Top of DATA

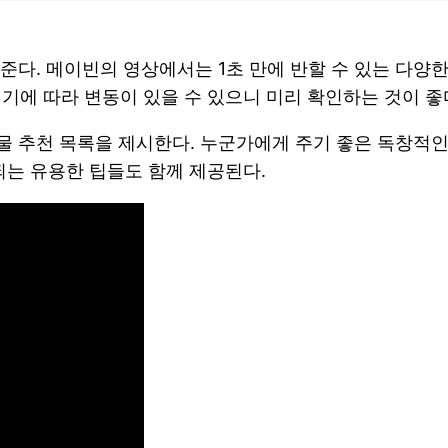
준다. 메이빈의 영상에서는 1초 만에 반할 수 있는 다양
기에 따라 변동이 있을 수 있으니 미리 확인하는 것이 좋
 추천 목록을 제시한다. 누군가에게 주기 좋은 독창적인
되는 유용한 팁들도 함께 제공된다.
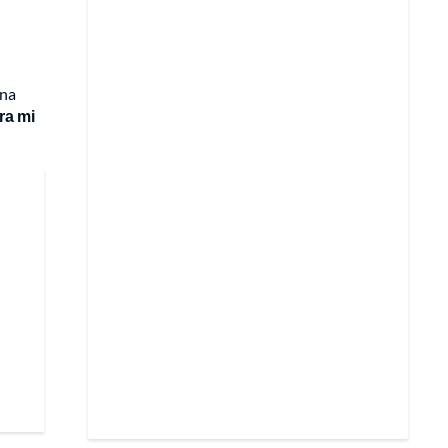
una
ra mi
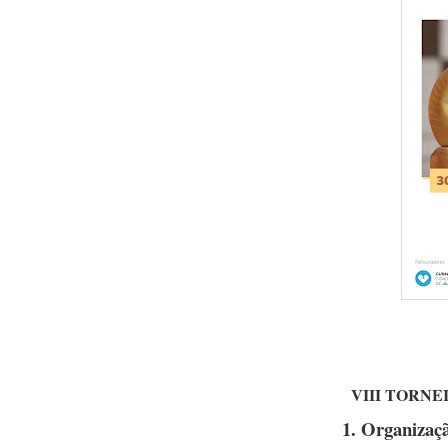
VIII TORN
1. Organizaçã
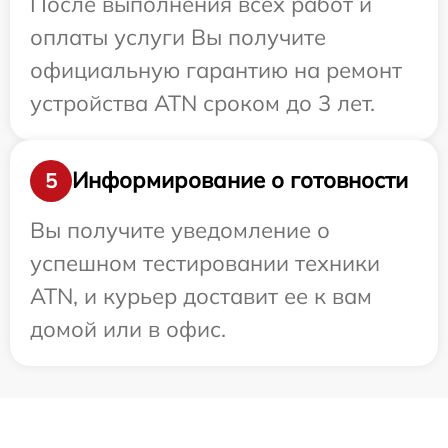
После выполнения всех работ и
оплаты услуги Вы получите
официальную гарантию на ремонт
устройства ATN сроком до 3 лет.
Информирование о готовности
5
Вы получите уведомление о
успешном тестировании техники
ATN, и курьер доставит ее к вам
домой или в офис.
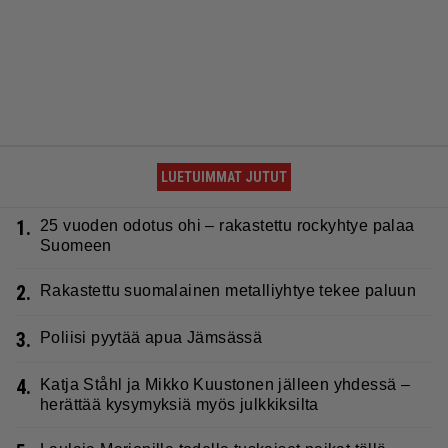
LUETUIMMAT JUTUT
1.
25 vuoden odotus ohi – rakastettu rockyhtye palaa
Suomeen
2.
Rakastettu suomalainen metalliyhtye tekee paluun
3.
Poliisi pyytää apua Jämsässä
4.
Katja Ståhl ja Mikko Kuustonen jälleen yhdessä –
herättää kysymyksiä myös julkkiksilta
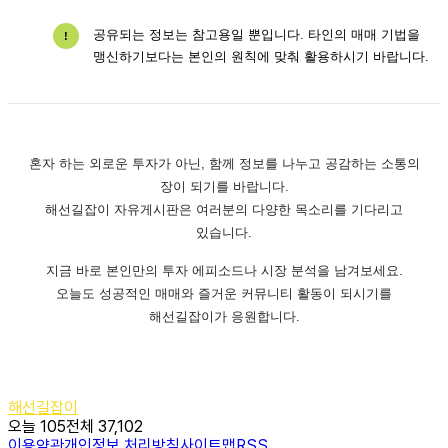
공유되는 정보는 참고용일 뿐입니다. 타인의 매매 기법을
!
맹신하기보다는 본인의 원칙에 맞춰 활용하시기 바랍니다.
혼자 하는 외로운 투자가 아닌, 함께 정보를 나누고 공감하는 소통의
장이 되기를 바랍니다.
해선길잡이 자유게시판은 여러분의 다양한 목소리를 기다리고
있습니다.
지금 바로 본인만의 투자 에피소드나 시장 분석을 남겨보세요.
오늘도 성공적인 매매와 즐거운 커뮤니티 활동이 되시기를
해선길잡이가 응원합니다.
해선길잡이
오늘 105
전체 37,102
이용약관
개인정보 처리방침
사이트맵
RSS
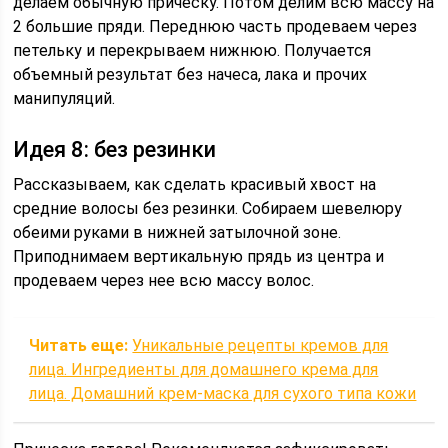
делаем обычную прическу. Потом делим всю массу на
2 большие пряди. Переднюю часть продеваем через
петельку и перекрываем нижнюю. Получается
объемный результат без начеса, лака и прочих
манипуляций.
Идея 8: без резинки
Рассказываем, как сделать красивый хвост на
средние волосы без резинки. Собираем шевелюру
обеими руками в нижней затылочной зоне.
Приподнимаем вертикальную прядь из центра и
продеваем через нее всю массу волос.
Читать еще:
Уникальные рецепты кремов для
лица. Ингредиенты для домашнего крема для
лица. Домашний крем-маска для сухого типа кожи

Bottom of DATA

= TASK DESCRIPTION =
Could you reproduce exactly the lines running from the one with "Rakastettu suomalainen metalliyhtye" through the final line of the listing above, both included, and drop the pictures?

= EXERCISE OUTPUT =
Rakastettu suomalainen metalliyhtye tekee paluun
3.
Poliisi pyytää apua Jämsässä
4.
Katja Ståhl ja Mikko Kuustonen jälleen yhdessä –
herättää kysymyksiä myös julkkiksilta
공유되는 정보는 참고용일 뿐입니다. 타인의 매매 기법을
!
맹신하기보다는 본인의 원칙에 맞춰 활용하시기 바랍니다.
혼자 하는 외로운 투자가 아닌, 함께 정보를 나누고 공감하는 소통의
장이 되기를 바랍니다.
해선길잡이 자유게시판은 여러분의 다양한 목소리를 기다리고
있습니다.
지금 바로 본인만의 투자 에피소드나 시장 분석을 남겨보세요.
오늘도 성공적인 매매와 즐거운 커뮤니티 활동이 되시기를
해선길잡이가 응원합니다.
해선길잡이
오늘 105
전체 37,102
이용약관
개인정보 처리방침
사이트맵
RSS
делаем обычную прическу. Потом делим всю массу на
2 большие пряди. Переднюю часть продеваем через
петельку и перекрываем нижнюю. Получается
объемный результат без начеса, лака и прочих
манипуляций.
Идея 8: без резинки
Рассказываем, как сделать красивый хвост на
средние волосы без резинки. Собираем шевелюру
обеими руками в нижней затылочной зоне.
Приподнимаем вертикальную прядь из центра и
продеваем через нее всю массу волос.
Читать еще:
Уникальные рецепты кремов для
лица. Ингредиенты для домашнего крема для
лица. Домашний крем-маска для сухого типа кожи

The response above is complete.